Engage People By Empowering Them?

The standard answer is that if you empower them, they will become engaged. But that is an answer developed within a command and control mindset, which is not the place to find out how people are empowered. As Einstein said, “Problems cannot be solved with the same mindset that created them.”

In a recent discussion with an elderly billionaire who had made his money in the 80’s and 90’s, he was convinced that, “It is the job of the CEO to empower people.” He bristled dismissively when I suggested people might not need him to empower them. Einstein’s quote came to mind, and I realized he was trying to solve the problem from the mindset that had created it. He was well known as a top-down, command and control manager, and he was taking special delight in having the power to empower people, by sharing a little of his power with them.

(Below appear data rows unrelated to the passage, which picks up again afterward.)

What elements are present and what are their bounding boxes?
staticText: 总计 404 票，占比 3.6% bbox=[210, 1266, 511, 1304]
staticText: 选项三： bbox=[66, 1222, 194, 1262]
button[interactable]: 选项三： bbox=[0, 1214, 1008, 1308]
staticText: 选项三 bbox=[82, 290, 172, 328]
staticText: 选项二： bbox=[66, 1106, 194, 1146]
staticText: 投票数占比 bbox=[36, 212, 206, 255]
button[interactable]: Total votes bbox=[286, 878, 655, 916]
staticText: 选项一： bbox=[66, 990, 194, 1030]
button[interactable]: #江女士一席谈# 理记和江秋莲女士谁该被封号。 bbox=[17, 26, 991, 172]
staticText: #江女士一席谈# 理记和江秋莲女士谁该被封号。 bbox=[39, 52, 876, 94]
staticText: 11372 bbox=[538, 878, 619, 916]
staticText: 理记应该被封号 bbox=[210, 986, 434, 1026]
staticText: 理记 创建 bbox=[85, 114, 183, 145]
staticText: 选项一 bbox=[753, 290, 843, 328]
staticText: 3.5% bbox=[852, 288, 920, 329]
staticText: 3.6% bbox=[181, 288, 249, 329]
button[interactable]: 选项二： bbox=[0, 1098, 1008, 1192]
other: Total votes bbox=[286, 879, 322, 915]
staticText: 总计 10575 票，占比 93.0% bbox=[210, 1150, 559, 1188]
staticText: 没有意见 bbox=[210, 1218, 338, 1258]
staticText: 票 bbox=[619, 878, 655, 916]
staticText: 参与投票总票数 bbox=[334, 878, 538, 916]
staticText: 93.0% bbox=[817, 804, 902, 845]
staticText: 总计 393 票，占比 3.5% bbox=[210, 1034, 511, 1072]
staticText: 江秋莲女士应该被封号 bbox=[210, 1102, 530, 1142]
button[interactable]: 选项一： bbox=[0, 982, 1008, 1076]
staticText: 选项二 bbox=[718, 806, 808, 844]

Thank You, But I’m Already Fully Empowered

But empowering someone this way is a subtle way of communicating, “I’m still in power, and the only reason you have any power at all is because I granted a little of mine” – a patronizing and perhaps even belittling view of empowerment. The message is, “You don’t show up fully equipped to contribute – without me, your personal empowerment is insufficient.”

The reality is, we can’t empower people. They show up empowered and all we can do is suffocate their innate ability and desire to contribute, innovate, make decisions and generally be self-managed adults. Empowerment is the absence of the heavy hand, just like an apple seed only grows where you don’t put down plastic. The seed shows up empowered and ready to sprout. I can’t add anything. All I can do is smother it and keep it from sprouting.

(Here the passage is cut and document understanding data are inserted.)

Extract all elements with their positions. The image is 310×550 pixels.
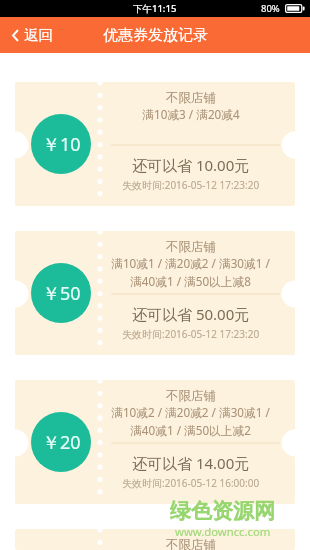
staticText: 失效时间:2016-05-12 17:23:20 bbox=[122, 327, 260, 341]
staticText: 满10减2 / 满20减2 / 满30减1 / bbox=[111, 404, 270, 420]
staticText: 还可以省 14.00元 bbox=[132, 453, 250, 473]
staticText: 80% bbox=[261, 2, 280, 15]
staticText: 还可以省 10.00元 bbox=[132, 155, 250, 175]
button[interactable]: 返回 bbox=[0, 21, 65, 49]
staticText: 不限店铺 bbox=[166, 90, 216, 106]
staticText: 优惠券发放记录 bbox=[103, 26, 208, 45]
staticText: 不限店铺 bbox=[166, 388, 216, 404]
button[interactable]: ￥10 bbox=[0, 82, 310, 206]
staticText: 不限店铺 bbox=[166, 239, 216, 255]
button[interactable]: ￥30 bbox=[0, 529, 310, 550]
staticText: 还可以省 50.00元 bbox=[132, 304, 250, 324]
staticText: ￥10 bbox=[42, 132, 81, 157]
staticText: 下午11:15 bbox=[133, 2, 177, 15]
staticText: 绿色资源网 bbox=[170, 498, 275, 524]
staticText: 返回 bbox=[24, 26, 53, 44]
staticText: www.downcc.com bbox=[175, 524, 271, 539]
staticText: 满10减3 / 满20减4 bbox=[142, 106, 240, 122]
button[interactable]: ￥20 bbox=[0, 380, 310, 504]
staticText: 失效时间:2016-05-12 17:23:20 bbox=[122, 178, 260, 192]
staticText: 满40减1 / 满50以上减8 bbox=[130, 273, 251, 289]
button[interactable]: ￥50 bbox=[0, 231, 310, 355]
staticText: ￥50 bbox=[42, 281, 81, 306]
staticText: 满10减1 / 满20减2 / 满30减1 / bbox=[111, 255, 270, 271]
staticText: 失效时间:2016-05-12 16:00:00 bbox=[122, 476, 260, 490]
staticText: ￥20 bbox=[42, 430, 81, 455]
staticText: 满40减1 / 满50以上减2 bbox=[130, 422, 251, 438]
staticText: 不限店铺 bbox=[166, 537, 216, 550]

But Give Me a Reason I Should Engage With You

Engagement, however, is all on us. While people show up empowered – it’s who they are, the seed is complete – they are likely to show up not engaged in any way. The apple seed can remain just a seed for a very long time if the conditions aren’t right to grow. In the same way, people will be in neutral until you give them a reason to use their empowerment to make the company better. Engagement is the addition of leadership, principles, resources, guidance, training, community, teams and incentives – like the addition of water, sun, fertilizer, and good soil are to growing the apple seed. The seed shows up fully complete and ready to grow, but won’t until it sees the right conditions to do so.

How To Engage People

Engagement requires that we do a very few things right. We must engage everyone in building a clear vision of where we are going, and require that they play a part in creating a plan to live it out.

Engagement also requires that we build an organizational model that encourages distributed decision-making and other forms of participation formerly reserved only for hierarchical managers. And if we expect people to be fully engaged, we need to invite them to have more control over their time, and to be treated like self-managed adults. We also need to be more deliberate about recognition, rewards, relationship-building experiences, and participation in incentives programs directly related to agreed upon results.

The Bottom Line

Empowerment is the absence of the heavy hand; the absence of black plastic over the seed. Engagement is the addition of reasons to get involved – leadership, vision, tools, values, resources, guidance, training, metrics, and relationships. Get out of the way and people will show you how empowered they already are.

Don’t waste time trying to empower people. They already are. Just give them a reason to be engaged, give them the resources they need to grow, and get out of the way. And watch your company take off.